## Task statement
Each record must be written out again exactly. Skip any picture it contains.

---- Excerpted records

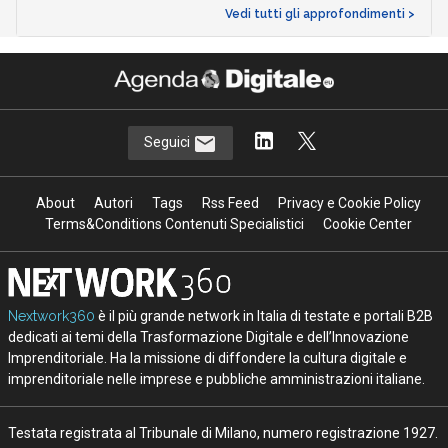
Vedi tutti gli approfondimenti >
Seguici
About
Autori
Tags
Rss Feed
Privacy e Cookie Policy
Terms&Conditions Contenuti Specialistici
Cookie Center
Nextwork360
è il più grande network in Italia di testate e portali B2B
dedicati ai temi della Trasformazione Digitale e dell’Innovazione
Imprenditoriale. Ha la missione di diffondere la cultura digitale e
imprenditoriale nelle imprese e pubbliche amministrazioni italiane.
Testata registrata al Tribunale di Milano, numero registrazione 1927.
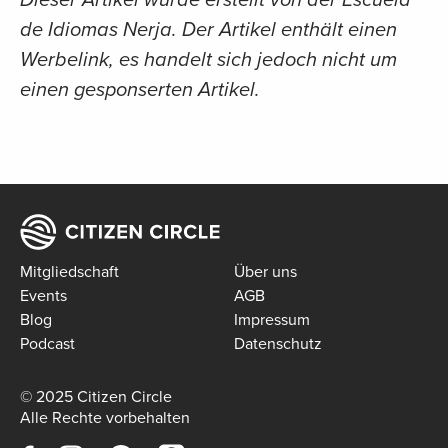
de Idiomas Nerja. Der Artikel enthält einen
Werbelink, es handelt sich jedoch nicht um
einen gesponserten Artikel.
Mitgliedschaft
Über uns
Events
AGB
Blog
Impressum
Podcast
Datenschutz
© 2025 Citizen Circle
Alle Rechte vorbehalten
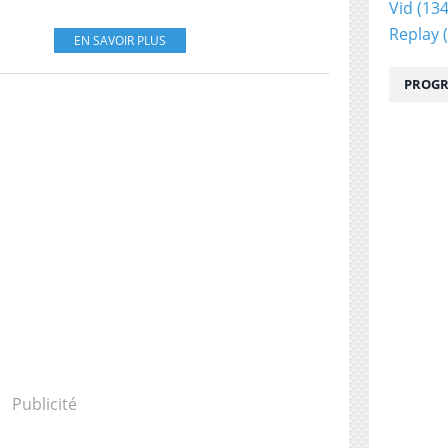
Vid
(134
Replay
(
EN SAVOIR PLUS
PROGR
Publicité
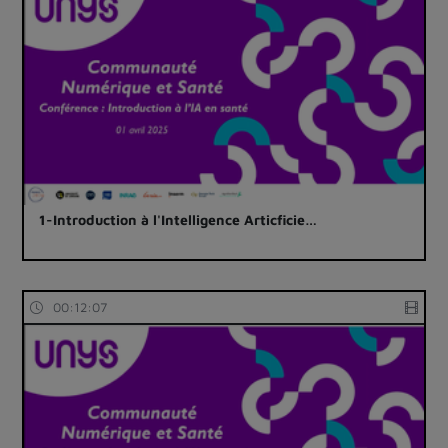
1-Introduction à l'Intelligence Articficie…
00:12:07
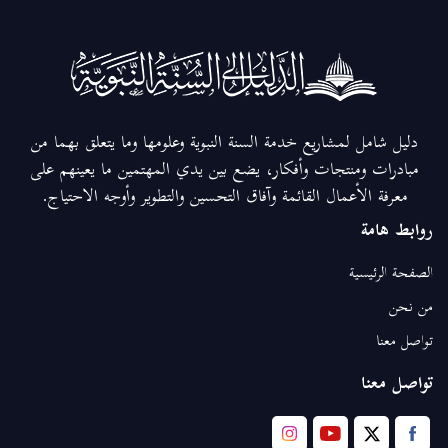
دليل شامل لمشاريع خدمة السنة النبوية وعلومها وما يتعلق بهما من
مبادرات ومنتجات وأفكار، يضع بين يدي المهتمين ما يعينهم على
معرفة الأعمال القائمة وآفاق التحسين والتطوير وأوجه الاحتياج.
روابط هامة
الصفحة الرئيسية
من نحن
تواصل معنا
تواصل معنا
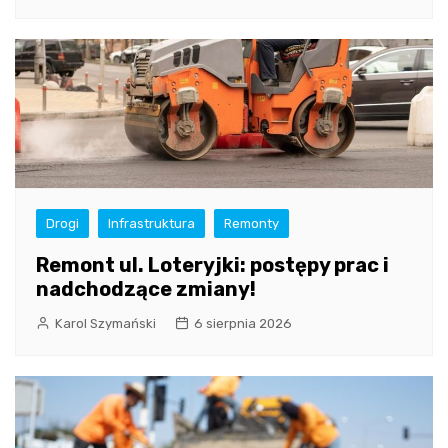
Drogi
Infrastruktura
Remonty
Remont ul. Loteryjki: postępy prac i
nadchodzące zmiany!
Karol Szymański
6 sierpnia 2026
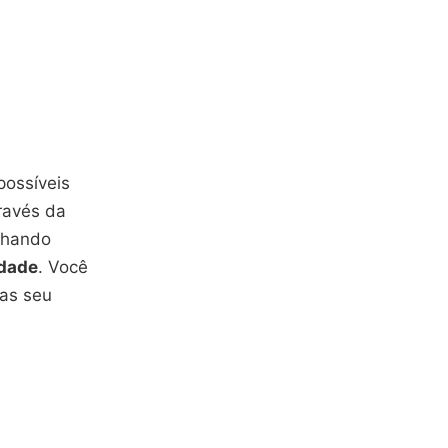
possíveis
través da
nhando
idade
. Você
nas seu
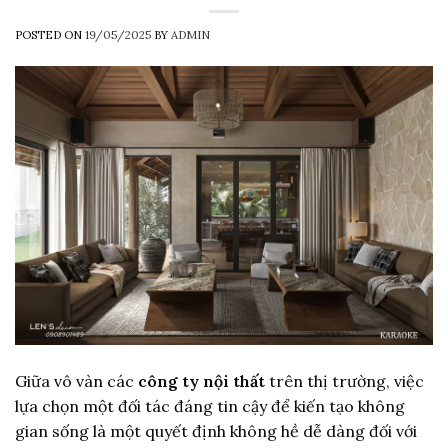
POSTED ON
19/05/2025
BY
ADMIN
Giữa vô vàn các
công ty nội thất
trên thị trường, việc
lựa chọn một đối tác đáng tin cậy để kiến tạo không
gian sống là một quyết định không hề dễ dàng đối với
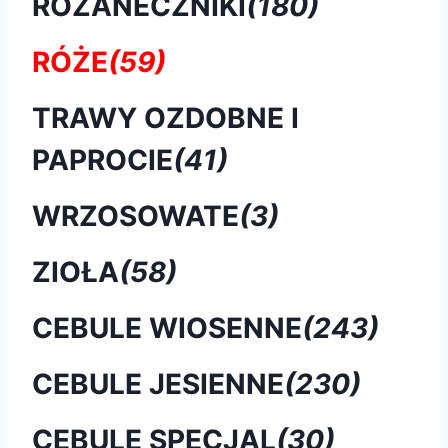
RÓŻANECZNIKI
(180)
RÓŻE
(59)
TRAWY OZDOBNE I
PAPROCIE
(41)
WRZOSOWATE
(3)
ZIOŁA
(58)
CEBULE WIOSENNE
(243)
CEBULE JESIENNE
(230)
CEBULE SPECJAL
(30)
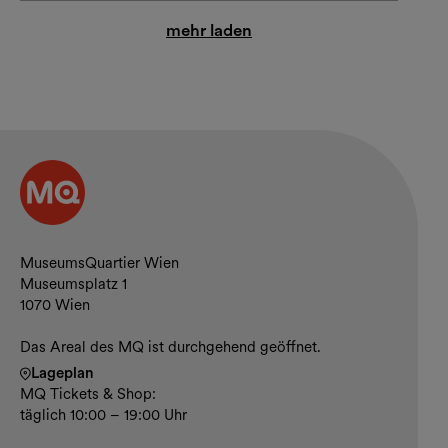
mehr laden
Kontakt und Öffnungszeiten
MuseumsQuartier Wien
Museumsplatz 1
1070 Wien
Das Areal des MQ ist durchgehend geöffnet.
Lageplan
MQ Tickets & Shop:
täglich 10:00 – 19:00 Uhr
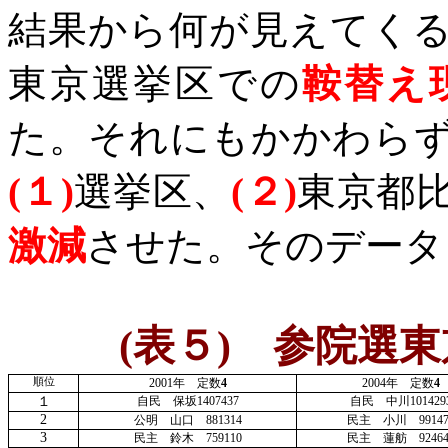
結果から何が見えてく
東京選挙区での
鞍替え
た。それにもかかわら
(
１
)
選挙区、
(
２
)
東京都
激減
させた。そのデータ
(
表５
)
参院選東
順位
2001
年 定数
4
2004
年 定数
4
１
自民 保坂
1407437
自民 中川
101429
2
公明 山口
881314
民主 小川
9914
3
民主 鈴木
759110
民主 蓮舫
9246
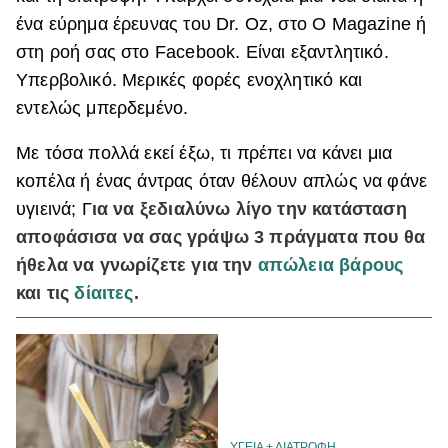
ένα εύρημα έρευνας του Dr. Oz, στο O Magazine ή
ΒΟΞ
στη ροή σας στο Facebook. Είναι εξαντλητικό.
Υπερβολικό. Μερικές φορές ενοχλητικό και
Χωρίς Ταμπέλες
εντελώς μπερδεμένο.
Με τόσα πολλά εκεί έξω, τι πρέπει να κάνει μια
κοπέλα ή ένας άντρας όταν θέλουν απλώς να φάνε
Women's Forum
υγιεινά; Γ
ια να ξεδιαλύνω λίγο την κατάσταση
αποφάσισα να σας γράψω 3 πράγματα που θα
Hautes Grecians
ήθελα να γνωρίζετε για την
απώλεια βάρους
και τις
δίαιτες
.
Γάμος
Market News
ΥΓΕΙΑ + ΔΙΑΤΡΟΦΗ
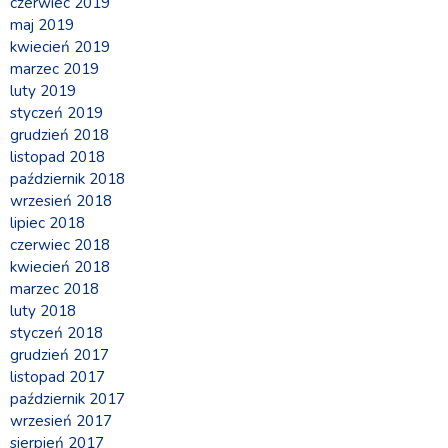
czerwiec 2019
maj 2019
kwiecień 2019
marzec 2019
luty 2019
styczeń 2019
grudzień 2018
listopad 2018
październik 2018
wrzesień 2018
lipiec 2018
czerwiec 2018
kwiecień 2018
marzec 2018
luty 2018
styczeń 2018
grudzień 2017
listopad 2017
październik 2017
wrzesień 2017
sierpień 2017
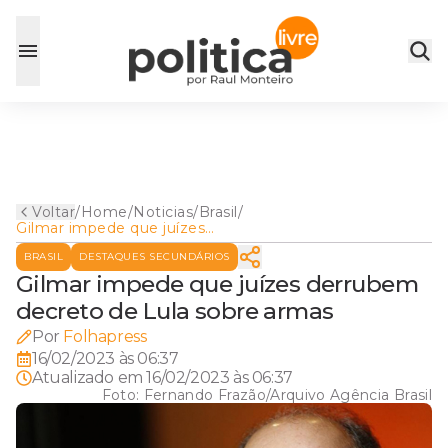
Voltar
/
Home
/
Noticias
/
Brasil
/
Gilmar impede que juízes
derrubem decreto de Lula
BRASIL
DESTAQUES SECUNDÁRIOS
sobre armas
Gilmar impede que juízes derrubem
decreto de Lula sobre armas
Por
Folhapress
16/02/2023 às 06:37
Atualizado em
16/02/2023 às 06:37
Foto:
Fernando Frazão/Arquivo Agência Brasil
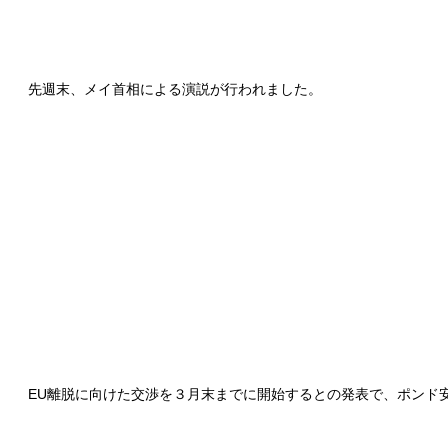
先週末、メイ首相による演説が行われました。
EU離脱に向けた交渉を３月末までに開始するとの発表で、ポンド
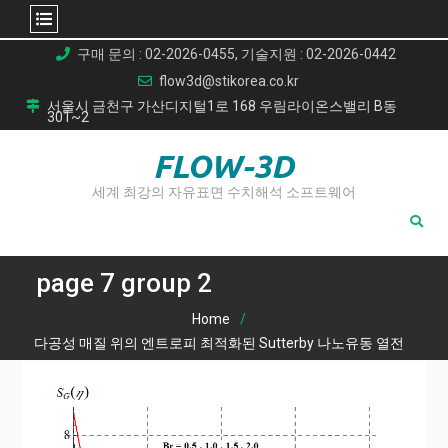
Skip
구매 문의 : 02-2026-0455, 기술지원 : 02-2026-0442
to
flow3d@stikorea.co.kr
content
서울시 금천구 가산디지털1로 168 우림라이온스밸리 B동
301~2
FLOW-3D
세계 최강의 자유표면 수치해석 소프트웨어
page 7 group 2
Home
다공성 매질 위의 엔트로피 최적화된 Sutterby 나노유동 열전
달 해석
page 7 group 2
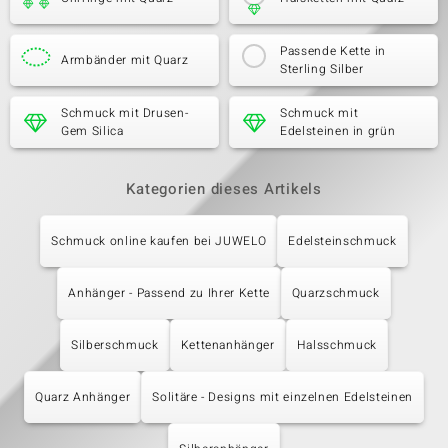
Passende Kette in
Armbänder mit Quarz
Sterling Silber
Schmuck mit Drusen-
Schmuck mit
Gem Silica
Edelsteinen in grün
Kategorien dieses Artikels
Schmuck online kaufen bei JUWELO
Edelsteinschmuck
Anhänger - Passend zu Ihrer Kette
Quarzschmuck
Silberschmuck
Kettenanhänger
Halsschmuck
Quarz Anhänger
Solitäre - Designs mit einzelnen Edelsteinen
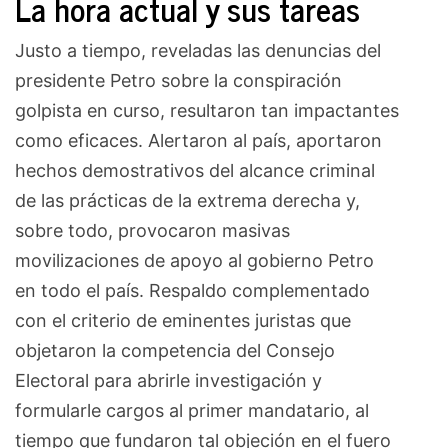
La hora actual y sus tareas
Justo a tiempo, reveladas las denuncias del
presidente Petro sobre la conspiración
golpista en curso, resultaron tan impactantes
como eficaces. Alertaron al país, aportaron
hechos demostrativos del alcance criminal
de las prácticas de la extrema derecha y,
sobre todo, provocaron masivas
movilizaciones de apoyo al gobierno Petro
en todo el país. Respaldo complementado
con el criterio de eminentes juristas que
objetaron la competencia del Consejo
Electoral para abrirle investigación y
formularle cargos al primer mandatario, al
tiempo que fundaron tal objeción en el fuero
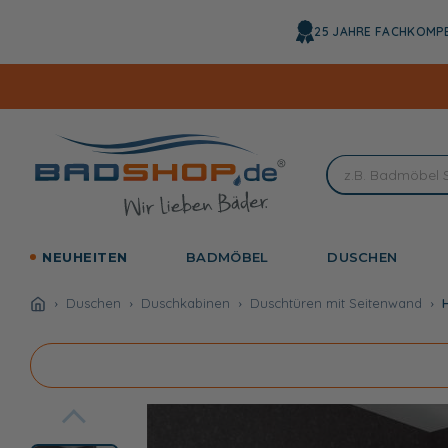
Direkt
zum
25 JAHRE FACHKOMP
Inhalt
NEUHEITEN
BADMÖBEL
DUSCHEN
Duschen
Duschkabinen
Duschtüren mit Seitenwand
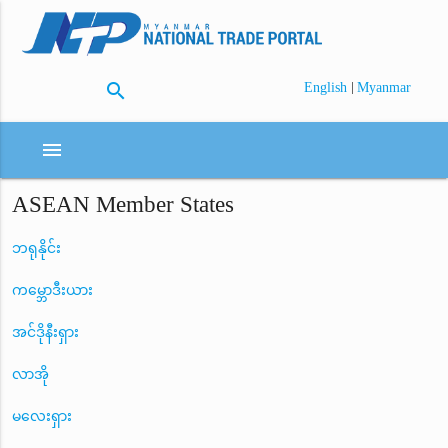
search
|
English
Myanmar
menu
ASEAN Member States
ဘရုနိုင်း
ကမ္ဘောဒီးယား
အင်ဒိုနီးရှား
လာအို
မလေးရှား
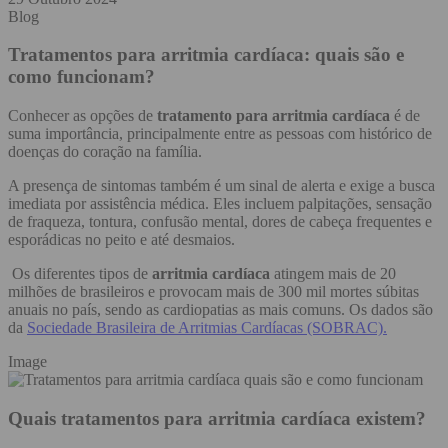
Blog
Tratamentos para arritmia cardíaca: quais são e
como funcionam?
Conhecer as opções de
tratamento para arritmia cardíaca
é de
suma importância, principalmente entre as pessoas com histórico de
doenças do coração na família.
A presença de sintomas também é um sinal de alerta e exige a busca
imediata por assistência médica. Eles incluem palpitações, sensação
de fraqueza, tontura, confusão mental, dores de cabeça frequentes e
esporádicas no peito e até desmaios.
Os diferentes tipos de
arritmia cardíaca
atingem mais de 20
milhões de brasileiros e provocam mais de 300 mil mortes súbitas
anuais no país, sendo as cardiopatias as mais comuns. Os dados são
da
Sociedade Brasileira de Arritmias Cardíacas (SOBRAC).
Image
Quais tratamentos para arritmia cardíaca existem?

--------

## Task result
Vedi tutti gli approfondimenti >
Seguici
About
Autori
Tags
Rss Feed
Privacy e Cookie Policy
Terms&Conditions Contenuti Specialistici
Cookie Center
Nextwork360
è il più grande network in Italia di testate e portali B2B
dedicati ai temi della Trasformazione Digitale e dell’Innovazione
Imprenditoriale. Ha la missione di diffondere la cultura digitale e
imprenditoriale nelle imprese e pubbliche amministrazioni italiane.
Testata registrata al Tribunale di Milano, numero registrazione 1927.
de Idiomas Nerja. Der Artikel enthält einen
Werbelink, es handelt sich jedoch nicht um
einen gesponserten Artikel.
Mitgliedschaft
Über uns
Events
AGB
Blog
Impressum
Podcast
Datenschutz
© 2025 Citizen Circle
Alle Rechte vorbehalten
Vid
(134
Replay
(
EN SAVOIR PLUS
PROGR
Publicité
1-Introduction à l'Intelligence Articficie…
00:12:07
دليل شامل لمشاريع خدمة السنة النبوية وعلومها وما يتعلق بهما من
مبادرات ومنتجات وأفكار، يضع بين يدي المهتمين ما يعينهم على
معرفة الأعمال القائمة وآفاق التحسين والتطوير وأوجه الاحتياج.
روابط هامة
الصفحة الرئيسية
من نحن
تواصل معنا
تواصل معنا
Drogi
Infrastruktura
Remonty
Remont ul. Loteryjki: postępy prac i
nadchodzące zmiany!
Karol Szymański
6 sierpnia 2026
possíveis
través da
nhando
idade
. Você
nas seu
POSTED ON
19/05/2025
BY
ADMIN
Giữa vô vàn các
công ty nội thất
trên thị trường, việc
lựa chọn một đối tác đáng tin cậy để kiến tạo không
gian sống là một quyết định không hề dễ dàng đối với
RÓŻANECZNIKI
(180)
RÓŻE
(59)
TRAWY OZDOBNE I
PAPROCIE
(41)
WRZOSOWATE
(3)
ZIOŁA
(58)
CEBULE WIOSENNE
(243)
CEBULE JESIENNE
(230)
CEBULE SPECJAL
(30)
mehr laden
Kontakt und Öffnungszeiten
MuseumsQuartier Wien
Museumsplatz 1
1070 Wien
Das Areal des MQ ist durchgehend geöffnet.
Lageplan
MQ Tickets & Shop:
täglich 10:00 – 19:00 Uhr
結果から何が見えてく
東京選挙区での
鞍替え
た。それにもかかわら
(
１
)
選挙区、
(
２
)
東京都
激減
させた。そのデータ
(
表５
)
参院選東
順位
2001
年 定数
4
2004
年 定数
4
１
自民 保坂
1407437
自民 中川
101429
2
公明 山口
881314
民主 小川
9914
3
民主 鈴木
759110
民主 蓮舫
9246
ένα εύρημα έρευνας του Dr. Oz, στο O Magazine ή
ΒΟΞ
στη ροή σας στο Facebook. Είναι εξαντλητικό.
Υπερβολικό. Μερικές φορές ενοχλητικό και
Χωρίς Ταμπέλες
εντελώς μπερδεμένο.
Με τόσα πολλά εκεί έξω, τι πρέπει να κάνει μια
κοπέλα ή ένας άντρας όταν θέλουν απλώς να φάνε
Women's Forum
υγιεινά; Γ
ια να ξεδιαλύνω λίγο την κατάσταση
αποφάσισα να σας γράψω 3 πράγματα που θα
Hautes Grecians
ήθελα να γνωρίζετε για την
απώλεια βάρους
και τις
δίαιτες
.
Γάμος
Market News
ΥΓΕΙΑ + ΔΙΑΤΡΟΦΗ
czerwiec 2019
maj 2019
kwiecień 2019
marzec 2019
luty 2019
styczeń 2019
grudzień 2018
listopad 2018
październik 2018
wrzesień 2018
lipiec 2018
czerwiec 2018
kwiecień 2018
marzec 2018
luty 2018
styczeń 2018
grudzień 2017
listopad 2017
październik 2017
wrzesień 2017
sierpień 2017
Voltar
/
Home
/
Noticias
/
Brasil
/
Gilmar impede que juízes
derrubem decreto de Lula
BRASIL
DESTAQUES SECUNDÁRIOS
sobre armas
Gilmar impede que juízes derrubem
decreto de Lula sobre armas
Por
Folhapress
16/02/2023 às 06:37
Atualizado em
16/02/2023 às 06:37
Foto:
Fernando Frazão/Arquivo Agência Brasil
先週末、メイ首相による演説が行われました。
EU離脱に向けた交渉を３月末までに開始するとの発表で、ポンド
Skip
구매 문의 : 02-2026-0455, 기술지원 : 02-2026-0442
to
flow3d@stikorea.co.kr
content
서울시 금천구 가산디지털1로 168 우림라이온스밸리 B동
301~2
FLOW-3D
세계 최강의 자유표면 수치해석 소프트웨어
page 7 group 2
Home
다공성 매질 위의 엔트로피 최적화된 Sutterby 나노유동 열전
달 해석
page 7 group 2
Passende Kette in
Armbänder mit Quarz
Sterling Silber
Schmuck mit Drusen-
Schmuck mit
Gem Silica
Edelsteinen in grün
Kategorien dieses Artikels
Schmuck online kaufen bei JUWELO
Edelsteinschmuck
Anhänger - Passend zu Ihrer Kette
Quarzschmuck
Silberschmuck
Kettenanhänger
Halsschmuck
Quarz Anhänger
Solitäre - Designs mit einzelnen Edelsteinen
La hora actual y sus tareas
Justo a tiempo, reveladas las denuncias del
presidente Petro sobre la conspiración
golpista en curso, resultaron tan impactantes
como eficaces. Alertaron al país, aportaron
hechos demostrativos del alcance criminal
de las prácticas de la extrema derecha y,
sobre todo, provocaron masivas
movilizaciones de apoyo al gobierno Petro
en todo el país. Respaldo complementado
con el criterio de eminentes juristas que
objetaron la competencia del Consejo
Electoral para abrirle investigación y
formularle cargos al primer mandatario, al
tiempo que fundaron tal objeción en el fuero
Direkt
zum
25 JAHRE FACHKOMP
Inhalt
NEUHEITEN
BADMÖBEL
DUSCHEN
Duschen
Duschkabinen
Duschtüren mit Seitenwand
search
|
English
Myanmar
menu
ASEAN Member States
ဘရုနိုင်း
ကမ္ဘောဒီးယား
အင်ဒိုနီးရှား
လာအို
မလေးရှား
Blog
Tratamentos para arritmia cardíaca: quais são e
como funcionam?
Conhecer as opções de
tratamento para arritmia cardíaca
é de
suma importância, principalmente entre as pessoas com histórico de
doenças do coração na família.
A presença de sintomas também é um sinal de alerta e exige a busca
imediata por assistência médica. Eles incluem palpitações, sensação
de fraqueza, tontura, confusão mental, dores de cabeça frequentes e
esporádicas no peito e até desmaios.
Os diferentes tipos de
arritmia cardíaca
atingem mais de 20
milhões de brasileiros e provocam mais de 300 mil mortes súbitas
anuais no país, sendo as cardiopatias as mais comuns. Os dados são
da
Sociedade Brasileira de Arritmias Cardíacas (SOBRAC).
Image
Quais tratamentos para arritmia cardíaca existem?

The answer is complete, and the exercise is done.